[DATASET ENTRIES]

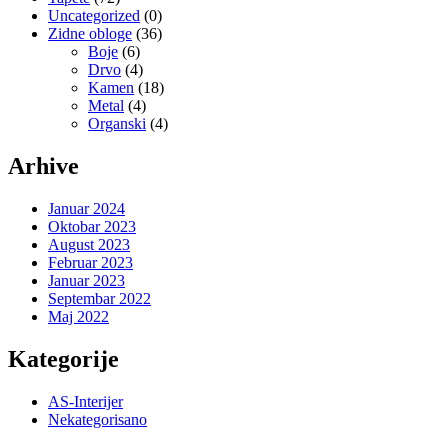
Uncategorized
(0)
Zidne obloge
(36)
Boje
(6)
Drvo
(4)
Kamen
(18)
Metal
(4)
Organski
(4)
Arhive
Januar 2024
Oktobar 2023
August 2023
Februar 2023
Januar 2023
Septembar 2022
Maj 2022
Kategorije
AS-Interijer
Nekategorisano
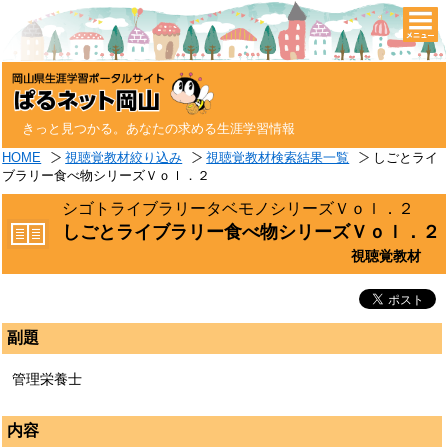
togg
navi
きっと見つかる。あなたの求める生涯学習情報
HOME
視聴覚教材絞り込み
視聴覚教材検索結果一覧
しごとライ
ブラリー食べ物シリーズＶｏｌ．２
シゴトライブラリータベモノシリーズＶｏｌ．２
しごとライブラリー食べ物シリーズＶｏｌ．２
視聴覚教材
副題
管理栄養士
内容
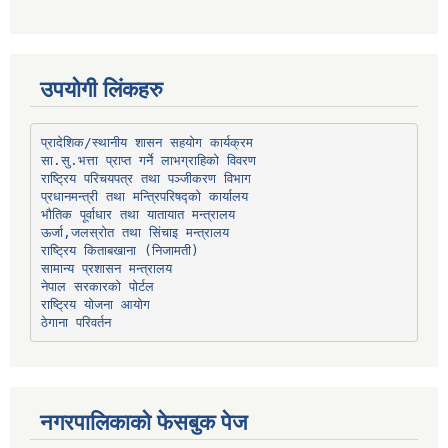
उपयोगी लिंकहरु
प्रादेशिक/स्थानीय शासन सहयोग कार्यक्रम
प्रधानमन्त्री तथा मन्त्रिपरिषद्को कार्यालय
भौतिक पूर्वाधार तथा यातायात मन्त्रालय
ऊर्जा,जलस्रोत तथा सिंचाइ मन्त्रालय
सामान्य प्रशासन मन्त्रालय
नेपाल सरकारको पोर्टल
राष्ट्रिय योजना आयोग
ठेगाना परिवर्तन
नगरपालिकाको फेसबुक पेज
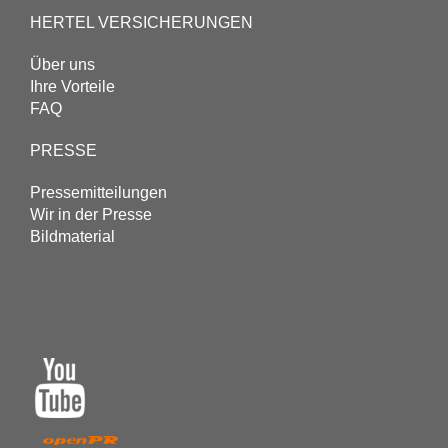
HERTEL VERSICHERUNGEN
Über uns
Ihre Vorteile
FAQ
PRESSE
Pressemitteilungen
Wir in der Presse
Bildmaterial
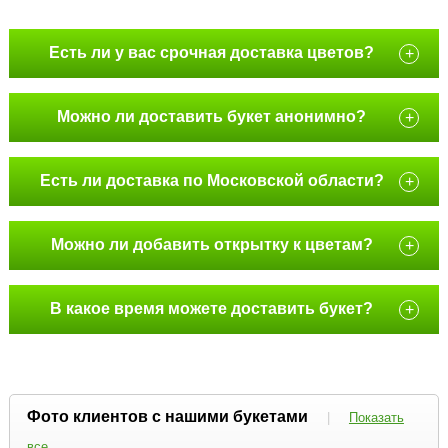
Есть ли у вас срочная доставка цветов?
+
Можно ли доставить букет анонимно?
+
Есть ли доставка по Московской области?
+
Можно ли добавить открытку к цветам?
+
В какое время можете доставить букет?
+
Фото клиентов с нашими букетами
|
Показать
все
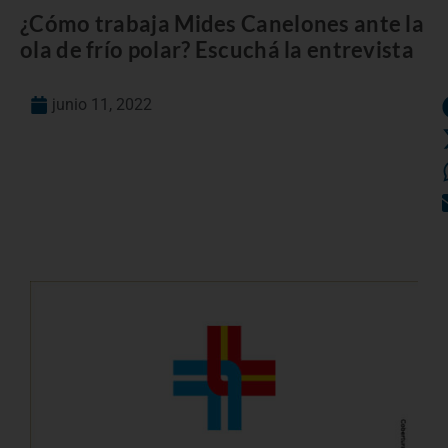
¿Cómo trabaja Mides Canelones ante la
ola de frío polar? Escuchá la entrevista
junio 11, 2022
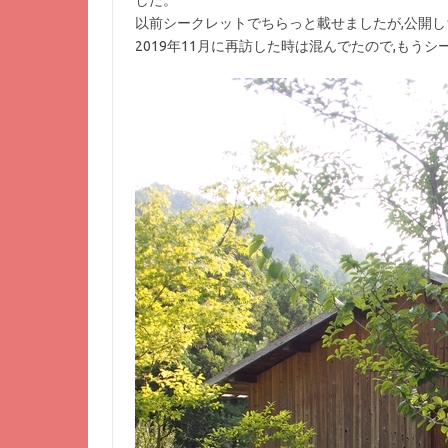
した。
以前シークレットでちらっと載せましたが,公開
2019年11月に再訪した時は混んでたので,もう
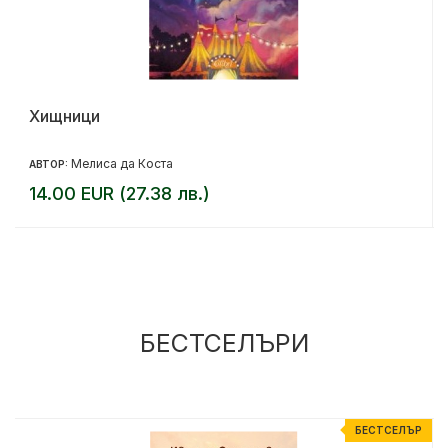
Хищници
Мелиса да Коста
АВТОР:
14.00 EUR (27.38 лв.)
БЕСТСЕЛЪРИ
Р
БЕСТСЕЛЪР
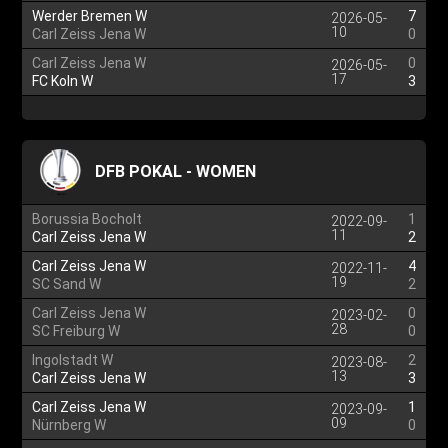
Werder Bremen W
7
2026-05-
10
Carl Zeiss Jena W
0
Carl Zeiss Jena W
0
2026-05-
17
FC Koln W
3
DFB POKAL - WOMEN
Borussia Bocholt
1
2022-09-
11
Carl Zeiss Jena W
2
Carl Zeiss Jena W
4
2022-11-
19
SC Sand W
2
Carl Zeiss Jena W
0
2023-02-
28
SC Freiburg W
0
Ingolstadt W
2
2023-08-
13
Carl Zeiss Jena W
3
Carl Zeiss Jena W
1
2023-09-
09
Nürnberg W
0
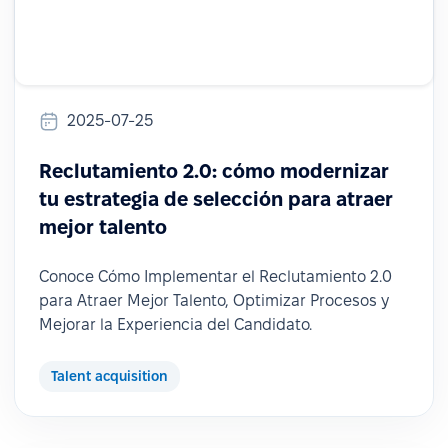
2025-07-25
Reclutamiento 2.0: cómo modernizar
tu estrategia de selección para atraer
mejor talento
Conoce Cómo Implementar el Reclutamiento 2.0
para Atraer Mejor Talento, Optimizar Procesos y
Mejorar la Experiencia del Candidato.
Talent acquisition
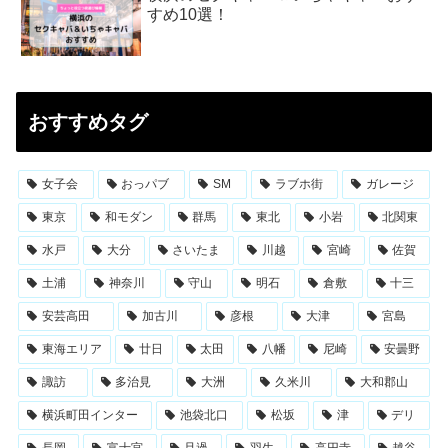
すめ10選！
おすすめタグ
女子会
おっパブ
SM
ラブホ街
ガレージ
東京
和モダン
群馬
東北
小岩
北関東
水戸
大分
さいたま
川越
宮崎
佐賀
土浦
神奈川
守山
明石
倉敷
十三
安芸高田
加古川
彦根
大津
宮島
東海エリア
廿日
太田
八幡
尼崎
安曇野
諏訪
多治見
大洲
久米川
大和郡山
横浜町田インター
池袋北口
松坂
津
デリ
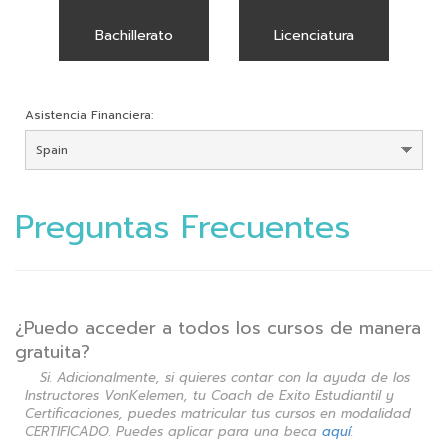
Bachillerato
Licenciatura
Asistencia Financiera:
Preguntas Frecuentes
¿Puedo acceder a todos los cursos de manera
gratuita?
Si. Adicionalmente, si quieres contar con la ayuda de los
Instructores VonKelemen, tu Coach de Exito Estudiantil y
Certificaciones, puedes matricular tus cursos en modalidad
CERTIFICADO. Puedes aplicar para una beca
aquí
.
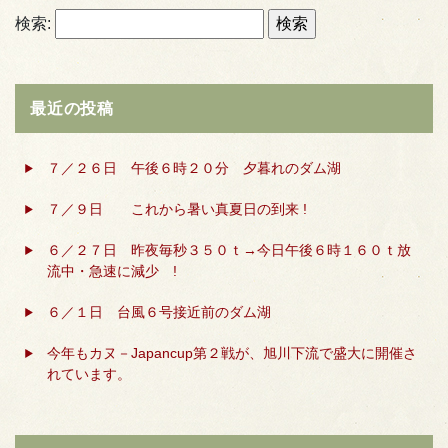
検索:
最近の投稿
７／２６日 午後６時２０分 夕暮れのダム湖
７／９日 これから暑い真夏日の到来 !
６／２７日 昨夜毎秒３５０ｔ→今日午後６時１６０ｔ放
流中・急速に減少 !
６／１日 台風６号接近前のダム湖
今年もカヌ－Japancup第２戦が、旭川下流で盛大に開催さ
れています。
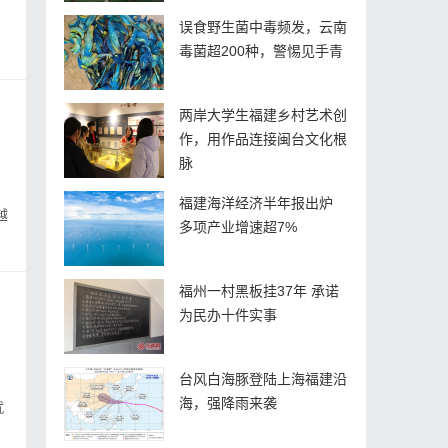
误食野生菌中毒频发，云南
毒菌超200种，警惕见手青
两岸大学生福建乡村艺术创
作，用作品连接闽台文化根
脉
福建海洋经济半年报出炉
越
多项产业增速超7%
福州一村黑板挂37年 承诺
为民办十件实事
台风白海豚登陆上海福建沿
海，强降雨来袭
就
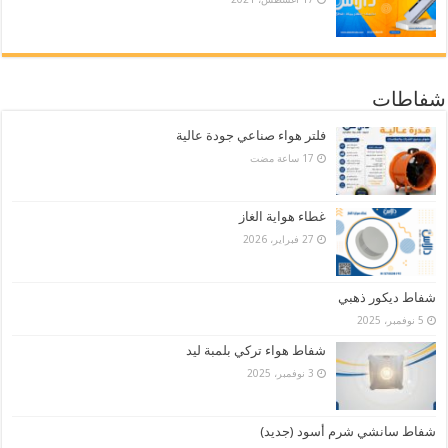
شفاطات
فلتر هواء صناعي جودة عالية
غطاء هواية الغاز
27 فبراير، 2026
شفاط ديكور ذهبي
5 نوفمبر، 2025
شفاط هواء تركي بلمبة ليد
3 نوفمبر، 2025
شفاط سانشي شرم أسود (جديد)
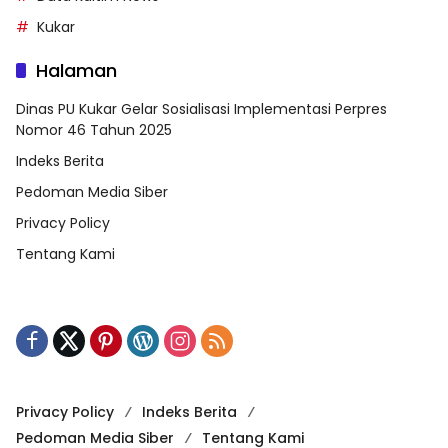
Kukar
Halaman
Dinas PU Kukar Gelar Sosialisasi Implementasi Perpres
Nomor 46 Tahun 2025
Indeks Berita
Pedoman Media Siber
Privacy Policy
Tentang Kami
Privacy Policy
Indeks Berita
Pedoman Media Siber
Tentang Kami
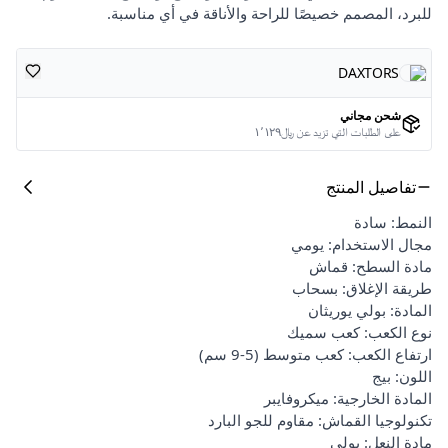
للبرد، المصمم خصيصًا للراحة والأناقة في أي مناسبة.
DAXTORS
شحن مجاني
على الطلبات التي تزيد عن ﷼١٬١٢٩
تفاصيل المنتج
النمط: سادة
مجال الاستخدام: يومي
مادة السطح: قماش
طريقة الإغلاق: بسحاب
المادة: بولي يوريثان
نوع الكعب: كعب سميك
ارتفاع الكعب: كعب متوسط (5-9 سم)
اللون: بيج
المادة الخارجية: ميكروفايبر
تكنولوجيا القماش: مقاوم للجو البارد
مادة النعل: بولي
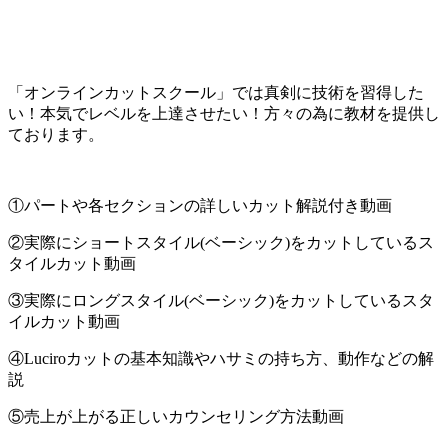
「オンラインカットスクール」では真剣に技術を習得した
い！本気でレベルを上達させたい！方々の為に教材を提供し
ております。
①パートや各セクションの詳しいカット解説付き動画
②実際にショートスタイル(ベーシック)をカットしているス
タイルカット動画
③実際にロングスタイル(ベーシック)をカットしているスタ
イルカット動画
④Luciroカットの基本知識やハサミの持ち方、動作などの解
説
⑤売上が上がる正しいカウンセリング方法動画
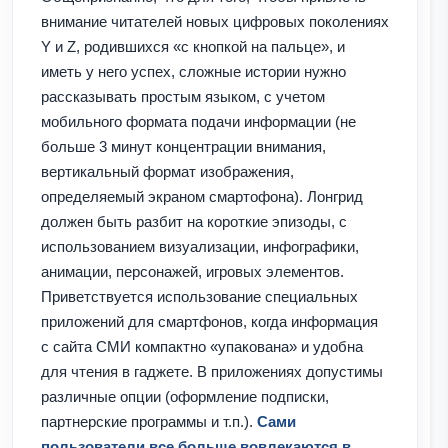
внимание читателей новых цифровых поколениях
Y и Z, родившихся «с кнопкой на пальце», и
иметь у него успех, сложные истории нужно
рассказывать простым языком, с учетом
мобильного формата подачи информации (не
больше 3 минут концентрации внимания,
вертикальный формат изображения,
определяемый экраном смартофона). Лонгрид
должен быть разбит на короткие эпизоды, с
использованием визуализации, инфографики,
анимации, персонажей, игровых элементов.
Приветствуется использование специальных
приложений для смартфонов, когда информация
с сайта СМИ компактно «упакована» и удобна
для чтения в гаджете. В приложениях допустимы
различные опции (оформление подписки,
партнерские программы и т.п.).
Сами
пользователи все больше вовлекаются в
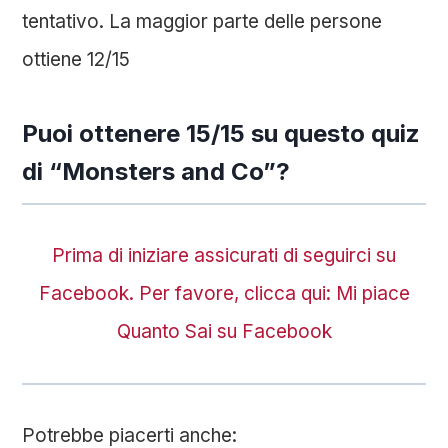
tentativo. La maggior parte delle persone
ottiene 12/15
Puoi ottenere 15/15 su questo quiz
di “Monsters and Co”?
Prima di iniziare assicurati di seguirci su
Facebook. Per favore, clicca qui: Mi piace
Quanto Sai su Facebook
Potrebbe piacerti anche:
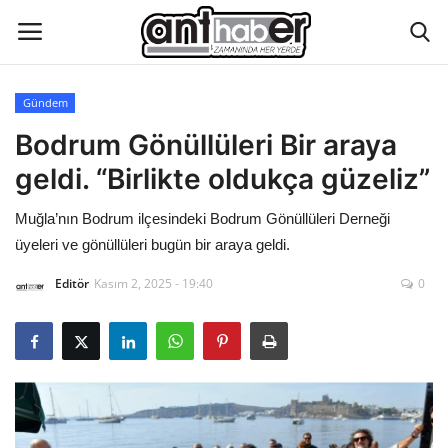
Gündem
Künye
Bodrum Gönüllüleri Bir araya
geldi. “Birlikte oldukça güzeliz”
Eğitim
Muğla’nın Bodrum ilçesindeki Bodrum Gönüllüleri Derneği
Aktüel Magazin
üyeleri ve gönüllüleri bugün bir araya geldi.
Editör
Kasım 2, 2025 - 19:40
0
Hakkımızda
İletişim
Asayiş
Çevre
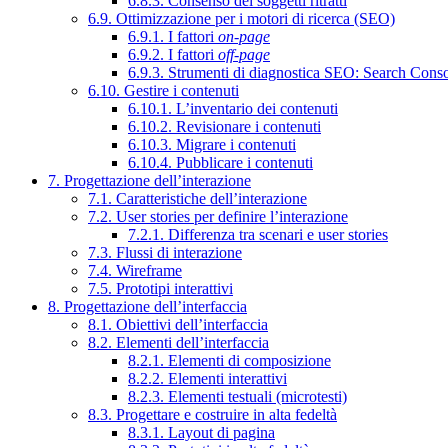
6.8.3. Consenso dei soggetti ritratti
6.9. Ottimizzazione per i motori di ricerca (SEO)
6.9.1. I fattori
on-page
6.9.2. I fattori
off-page
6.9.3. Strumenti di diagnostica SEO: Search Cons
6.10. Gestire i contenuti
6.10.1. L’inventario dei contenuti
6.10.2. Revisionare i contenuti
6.10.3. Migrare i contenuti
6.10.4. Pubblicare i contenuti
7. Progettazione dell’interazione
7.1. Caratteristiche dell’interazione
7.2. User stories per definire l’interazione
7.2.1. Differenza tra scenari e user stories
7.3. Flussi di interazione
7.4. Wireframe
7.5. Prototipi interattivi
8. Progettazione dell’interfaccia
8.1. Obiettivi dell’interfaccia
8.2. Elementi dell’interfaccia
8.2.1. Elementi di composizione
8.2.2. Elementi interattivi
8.2.3. Elementi testuali (microtesti)
8.3. Progettare e costruire in alta fedeltà
8.3.1. Layout di pagina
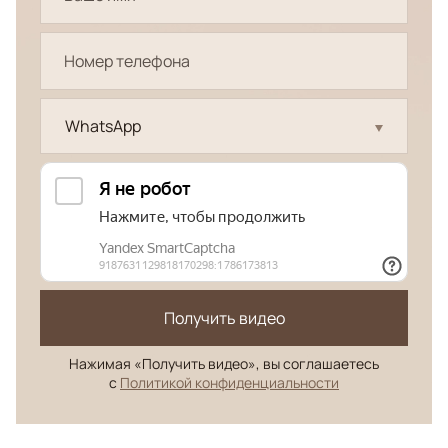
WhatsApp
Получить видео
Нажимая «Получить видео», вы соглашаетесь
с
Политикой конфиденциальности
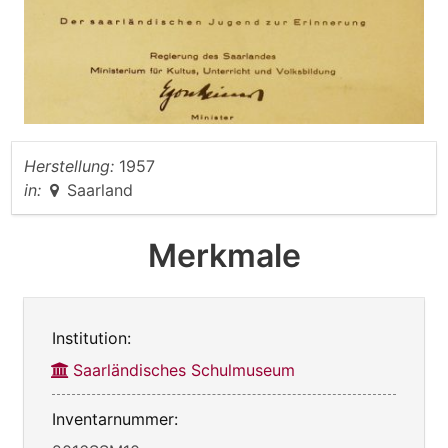
Herstellung:
1957
in:
Saarland
Merkmale
Institution:
Saarländisches Schulmuseum
Inventarnummer:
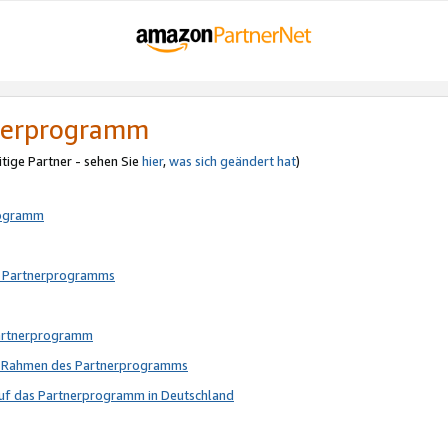
tnerprogramm
itige Partner - sehen Sie
hier
,
was sich geändert hat
)
rogramm
s Partnerprogramms
Partnerprogramm
im Rahmen des Partnerprogramms
auf das Partnerprogramm in Deutschland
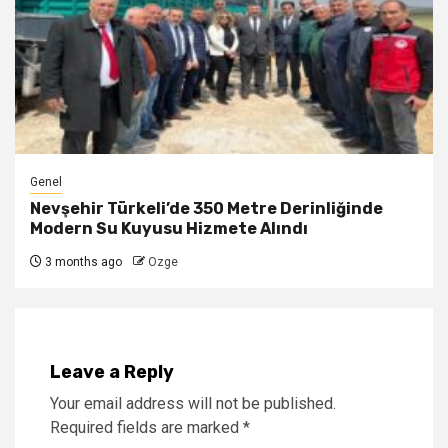
Genel
Nevşehir Türkeli’de 350 Metre Derinliğinde
Modern Su Kuyusu Hizmete Alındı
3 months ago
Ozge
Leave a Reply
Your email address will not be published.
Required fields are marked
*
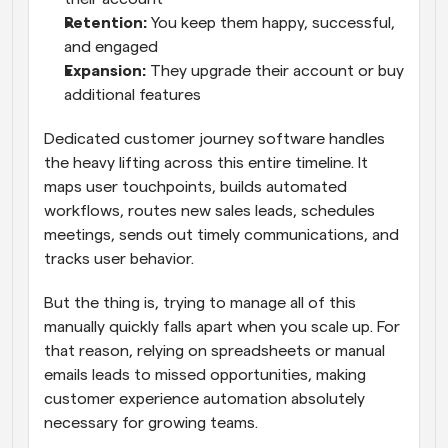
Retention: 
You keep them happy, successful, 
and engaged
Expansion: 
They upgrade their account or buy 
additional features
Dedicated customer journey software handles 
the heavy lifting across this entire timeline. It 
maps user touchpoints, builds automated 
workflows, routes new sales leads, schedules 
meetings, sends out timely communications, and 
tracks user behavior. 
But the thing is, trying to manage all of this 
manually quickly falls apart when you scale up. For 
that reason, relying on spreadsheets or manual 
emails leads to missed opportunities, making 
customer experience automation absolutely 
necessary for growing teams. 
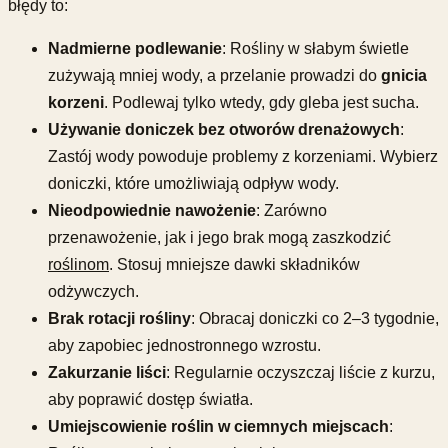
błędy to:
Nadmierne podlewanie
: Rośliny w słabym świetle
zużywają mniej wody, a przelanie prowadzi do
gnicia
korzeni
. Podlewaj tylko wtedy, gdy gleba jest sucha.
Używanie doniczek bez otworów drenażowych
:
Zastój wody powoduje problemy z korzeniami. Wybierz
doniczki, które umożliwiają odpływ wody.
Nieodpowiednie nawożenie
: Zarówno
przenawożenie, jak i jego brak mogą zaszkodzić
roślinom
. Stosuj mniejsze dawki składników
odżywczych.
Brak rotacji rośliny
: Obracaj doniczki co 2–3 tygodnie,
aby zapobiec jednostronnego wzrostu.
Zakurzanie liści
: Regularnie oczyszczaj liście z kurzu,
aby poprawić dostęp światła.
Umiejscowienie roślin w ciemnych miejscach
:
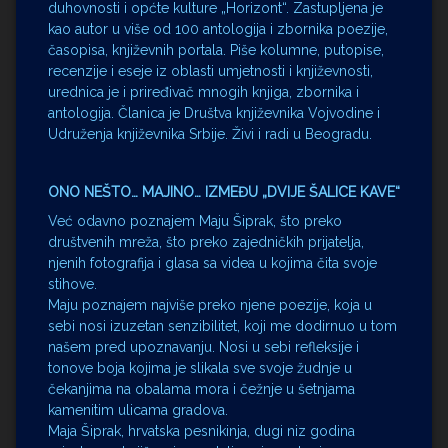
duhovnosti i općte kulture „Horizont“. Zastupljena je
kao autor u više od 100 antologija i zbornika poezije,
časopisa, književnih portala. Piše kolumne, putopise,
recenzije i eseje iz oblasti umjetnosti i književnosti,
urednica je i priređivač mnogih knjiga, zbornika i
antologija. Članica je Društva književnika Vojvodine i
Udruženja književnika Srbije. Živi i radi u Beogradu.
ONO NEŠTO… MAJINO… IZMEĐU „DVIJE ŠALICE KAVE“
Već odavno poznajem Maju Šiprak, što preko
društvenih mreža, što preko zajedničkih prijatelja,
njenih fotografija i glasa sa videa u kojima čita svoje
stihove.
Maju poznajem najviše preko njene poezije, koja u
sebi nosi izuzetan senzibilitet, koji me dodirnuo u tom
našem pred upoznavanju. Nosi u sebi refleksije i
tonove boja kojima je slikala sve svoje žudnje u
čekanjima na obalama mora i čežnje u šetnjama
kamenitim ulicama gradova.
Maja Šiprak, hrvatska pesnikinja, dugi niz godina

[/DATASET ENTRIES]

• [YOUR INSTRUCTIONS]:
In the records above, find the line with "meetings, sends out" and the line with "w słabym świetle", then restate word for word only those two lines and all lines between, omitting pictures.

• [RESPONSE AREA]:
meetings, sends out timely communications, and 
tracks user behavior. 
But the thing is, trying to manage all of this 
manually quickly falls apart when you scale up. For 
that reason, relying on spreadsheets or manual 
emails leads to missed opportunities, making 
customer experience automation absolutely 
necessary for growing teams. 
błędy to:
Nadmierne podlewanie
: Rośliny w słabym świetle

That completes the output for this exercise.